Im Keramikinstitut wurde ein wasserdurchlässiger Pflasterziegel entwickelt. Die Entwicklung basiert auf keramischen Filtern, bei denen ein Gerüstkorn durch Additive während des Brandes „verklebt“ wird, aber gleichzeitig die Schwindung verhindert. Durch die Volumenverringerung des „Klebers“ beim Brand und der nicht möglichen Schwindung entstehen offene Poren, die am Ende Kanäle bilden. Die Kanäle ermöglichen die Wasserdurchlässigkeit des Ziegels.

Anforderungen erfüllt

Der wasserdurchlässige Pflasterziegel erfüllt alle relevanten Eigenschaften der EN 1344 [3] und die in [1] geforderte Wasserdurchlässigkeit.

Die Herstellung erfolgt aus klassischen, keramischen Rohstoffen, mit anschließender Formgebung, Trocknung und Brand bei über 1.000°C. Damit ist die Definition eines keramischen Pflasterziegels erfüllt (Abschnitt 3.1. in [3]). Durch die Rohstoffe und die Brennbedingungen sind verschiedene Farben möglich.

Der Frost-Tau-Widerstand wurde durch eine akkreditierte Prüfstelle und intern nachgewiesen. Die Bedingungen dieses Tests sind auf wasserundurchlässige Pflasterziegel zugeschnitten, das heißt, es ist kein Wasserablauf in den Unterbau möglich. Wegeni ihrer großen Poren weisen die wasserdurchlässigen Pflasterziegel nach den vorgeschriebenen 100 Frost-Tauwechseln trotzdem keine Schäden auf. Die Wasserdurchlässigkeit beträgt mindestens 25* 10-5m/s und ist damit 5x größer als gefordert.

Demonstrationsfläche

Vor dem Haupteingang des Innovations Centrums Meißen wurde eine Fläche von ca. 50 m² als Demonstrationsfläche mit wasserdurchlässigen Pflasterziegeln gepflastert. Der Oberbürgermeister und zwei Mitarbeiter des Keramikinstituts eröffneten die Fläche. Während der Oberbürgermeister vorsichtig einen Starkregen auf die Fläche bringt, kennen die Entwickler die Leistungsfähigkeit der Fläche. Die Wassermenge wird problemlos an den Unterbau weitergegeben. Die Fläche ist bequem begehbar, hat keinen Unkrautwuchs, keine Ausspülungen nach Starkregenereignissen und ist rutschfest selbst bei Regen.
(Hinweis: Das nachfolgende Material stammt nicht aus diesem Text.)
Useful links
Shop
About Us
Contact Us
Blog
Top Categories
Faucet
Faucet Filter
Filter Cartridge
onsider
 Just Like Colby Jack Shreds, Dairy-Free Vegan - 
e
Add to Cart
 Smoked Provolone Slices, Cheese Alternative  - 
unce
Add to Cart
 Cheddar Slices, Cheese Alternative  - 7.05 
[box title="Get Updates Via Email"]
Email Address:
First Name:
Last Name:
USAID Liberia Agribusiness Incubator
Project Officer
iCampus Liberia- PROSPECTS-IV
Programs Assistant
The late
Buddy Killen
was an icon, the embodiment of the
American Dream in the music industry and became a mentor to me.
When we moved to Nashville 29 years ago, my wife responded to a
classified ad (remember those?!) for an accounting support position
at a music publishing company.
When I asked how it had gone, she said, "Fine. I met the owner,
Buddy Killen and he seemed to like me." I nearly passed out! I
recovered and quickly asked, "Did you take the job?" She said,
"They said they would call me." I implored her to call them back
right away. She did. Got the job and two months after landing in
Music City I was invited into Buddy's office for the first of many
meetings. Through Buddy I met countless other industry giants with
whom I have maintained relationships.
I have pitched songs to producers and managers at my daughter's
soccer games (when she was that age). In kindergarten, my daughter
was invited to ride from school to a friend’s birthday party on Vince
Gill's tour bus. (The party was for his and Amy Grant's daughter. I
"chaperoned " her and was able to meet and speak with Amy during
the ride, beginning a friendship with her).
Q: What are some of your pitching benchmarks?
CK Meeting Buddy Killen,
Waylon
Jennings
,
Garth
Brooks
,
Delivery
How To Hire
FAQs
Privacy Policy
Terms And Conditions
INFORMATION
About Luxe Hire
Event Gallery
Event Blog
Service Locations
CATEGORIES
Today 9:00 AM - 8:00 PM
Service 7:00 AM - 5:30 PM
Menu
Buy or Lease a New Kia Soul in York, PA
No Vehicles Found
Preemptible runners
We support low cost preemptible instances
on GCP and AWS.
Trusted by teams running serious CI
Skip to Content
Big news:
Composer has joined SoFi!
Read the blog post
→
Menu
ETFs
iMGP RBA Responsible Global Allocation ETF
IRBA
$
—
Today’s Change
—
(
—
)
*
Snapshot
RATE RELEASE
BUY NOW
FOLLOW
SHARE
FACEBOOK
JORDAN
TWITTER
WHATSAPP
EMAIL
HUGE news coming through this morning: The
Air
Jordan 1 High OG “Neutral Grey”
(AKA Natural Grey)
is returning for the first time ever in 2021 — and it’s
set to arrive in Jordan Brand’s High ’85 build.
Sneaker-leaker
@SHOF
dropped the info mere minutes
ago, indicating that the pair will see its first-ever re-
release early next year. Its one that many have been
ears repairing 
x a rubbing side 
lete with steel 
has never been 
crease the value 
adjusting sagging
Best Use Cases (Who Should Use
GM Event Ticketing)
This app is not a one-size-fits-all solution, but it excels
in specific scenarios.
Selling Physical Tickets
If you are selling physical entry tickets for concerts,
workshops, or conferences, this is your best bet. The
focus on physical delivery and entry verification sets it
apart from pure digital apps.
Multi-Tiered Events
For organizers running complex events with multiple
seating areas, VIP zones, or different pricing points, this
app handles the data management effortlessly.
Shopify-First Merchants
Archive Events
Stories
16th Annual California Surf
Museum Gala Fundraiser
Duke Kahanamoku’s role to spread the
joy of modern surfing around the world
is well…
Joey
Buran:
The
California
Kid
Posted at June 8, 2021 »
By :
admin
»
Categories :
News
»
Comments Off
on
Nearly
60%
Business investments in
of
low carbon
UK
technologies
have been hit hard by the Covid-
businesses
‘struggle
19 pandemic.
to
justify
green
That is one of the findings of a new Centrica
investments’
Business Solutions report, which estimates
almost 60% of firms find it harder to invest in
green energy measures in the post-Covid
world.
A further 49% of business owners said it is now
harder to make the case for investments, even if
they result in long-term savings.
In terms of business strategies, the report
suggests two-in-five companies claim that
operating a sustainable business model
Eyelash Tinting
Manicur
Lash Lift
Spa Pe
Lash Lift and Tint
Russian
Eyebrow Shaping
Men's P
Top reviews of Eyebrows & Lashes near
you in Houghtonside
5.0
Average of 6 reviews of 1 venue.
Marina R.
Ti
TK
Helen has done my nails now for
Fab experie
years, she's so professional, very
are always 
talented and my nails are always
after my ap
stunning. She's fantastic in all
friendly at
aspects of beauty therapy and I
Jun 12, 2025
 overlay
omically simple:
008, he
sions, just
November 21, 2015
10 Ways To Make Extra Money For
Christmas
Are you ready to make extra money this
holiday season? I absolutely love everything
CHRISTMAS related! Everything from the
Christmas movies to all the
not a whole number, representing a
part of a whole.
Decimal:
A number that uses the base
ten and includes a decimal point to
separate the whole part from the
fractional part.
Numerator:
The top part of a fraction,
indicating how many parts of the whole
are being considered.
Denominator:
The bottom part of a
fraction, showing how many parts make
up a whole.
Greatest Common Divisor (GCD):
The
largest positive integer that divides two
Eine Verringerung der Wasserdurchlässigkeit durch Verstopfung der Poren auf Werte kleiner 5* 10-5m/s ist wegen der großen Reserven unwahrscheinlich.

 

KI Keramik-Institut GmbH

www.keramikinstitut.de

 

 

[1] Forschungsgesellschaft für Straßen- und Verkehrswesen: Merkblatt für Versickerungsfähige Verkehrsflächen (MVV R2), Ausgabe 2013.

[2] Sönke Bogwart: „Geeigneter Oberbau für wasserdurchlässiges Pflaster“. Betonwerk + Fertigteil-Technik BFT, 3 (1995).

[3] DIN EN 1344: Pflasterziegel – Anforderungen und Prüfverfahren.